Ms Fitzharris acknowledged there were areas for improvement but said the ACT was heading in the right direction and was confident that Emergency Department waiting times and costs would come down in future years.
“Overall, the Report on Government Services data shows that 62 per cent of patients were seen on time in the ACT in 2016-17. This was an improvement on the 51 per cent seen on time in 2012-13,” she said.
The Minister said ACT faced unique circumstances with the Canberra Hospital being one of the top 10 busiest emergency departments in Australia, and the major tertiary centre for the ACT and surrounding NSW regions, meaning a significant number of unwell NSW residents used its services.
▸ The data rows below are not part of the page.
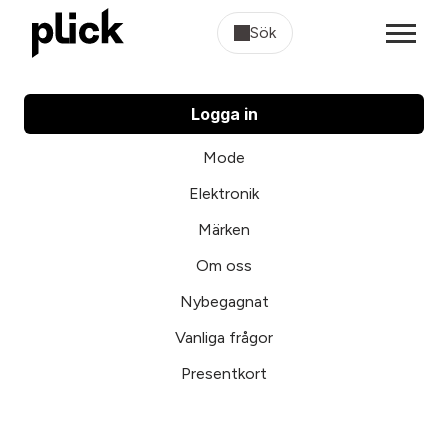
Sök
Logga in
Mode
Elektronik
Märken
Om oss
Nybegagnat
Vanliga frågor
Presentkort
“Calvary Public Hospital is a large, busy, hospital and is also responsible for meeting the needs of some urgent and complex cases. The performance of both ACT hospitals is comparable to peer group hospitals in other jurisdictions,” she said.
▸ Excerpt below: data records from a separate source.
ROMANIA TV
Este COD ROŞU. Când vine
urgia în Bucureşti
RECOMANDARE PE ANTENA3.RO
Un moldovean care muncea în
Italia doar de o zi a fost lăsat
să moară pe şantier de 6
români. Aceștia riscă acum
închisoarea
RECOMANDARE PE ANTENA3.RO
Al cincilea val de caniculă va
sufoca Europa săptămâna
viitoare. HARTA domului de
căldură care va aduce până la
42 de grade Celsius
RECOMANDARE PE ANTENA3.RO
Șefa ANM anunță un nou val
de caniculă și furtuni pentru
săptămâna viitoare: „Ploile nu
“For example, the Australian Institute of Health and Welfare Emergency Department Care Report for 2016-17 found that 71 per cent of ED presentations to Canberra Hospital had a length of stay of less than four hours. This compared with 68 per cent nationally within the principal referral women’s and children’s hospital peer group.”
Ms Fitzharris said Canberra was one of the healthiest cities in Australia and the Government would continue to invest strongly in the ACT health system and its staff, with a focus on providing a balanced mix of services.
She said the new University of Canberra Rehabilitation Hospital would play a key role in this, alleviating pressures at the other hospitals.
“The ACT has more nurses, midwives and medical practitioners per head of population than the national average,” she said. “We have a strong health workforce which will continue to grow. In last year’s budget, we delivered $443 million in new health investment, building on the $1.6 billion the ACT Government already invests in healthcare each year.”
She recommitted to the nurse-led Walk-in Centres that have come under fire for being too expensive, saying a third centre at Gungahlin would open soon, followed by centres in the Weston Creek and Woden area and the inner north.
She said the centres would take the pressure off the EDs and busy GPs, and promised greater collaboration and integration with GP services.
Opposition health spokesperson Vicki Dunne said that for years the ACT Government has been assuring the community that Canberra’s health system was improving, but the latest report reveals the opposite was true.
“In the last year, while non-salary costs have gone up 50 per cent, the number of patients seen has only gone up seven per cent. And total costs have gone up 30 per cent,” she said.
“Our services aren’t improving; we are seeing clear bottlenecks for patients accessing treatment services. Bottlenecks lead to increased waiting times, risking bad outcomes for patients.
“Ultimately, this could be a case of top-heavy bureaucratic administration that has lost touch with the immediate needs of patients. In any event, the only consistency that this government offers Canberrans is: pay more, get less.”
Elective surgery and Emergency Department data from 2015-16 has not been included in this report due to administrative issues, that prompted a System-wide Data Review.
A spokesperson for the Minister said the Review would be completed by March and that all data from 2015-16 would be made available for the 2019 Report on Government Services.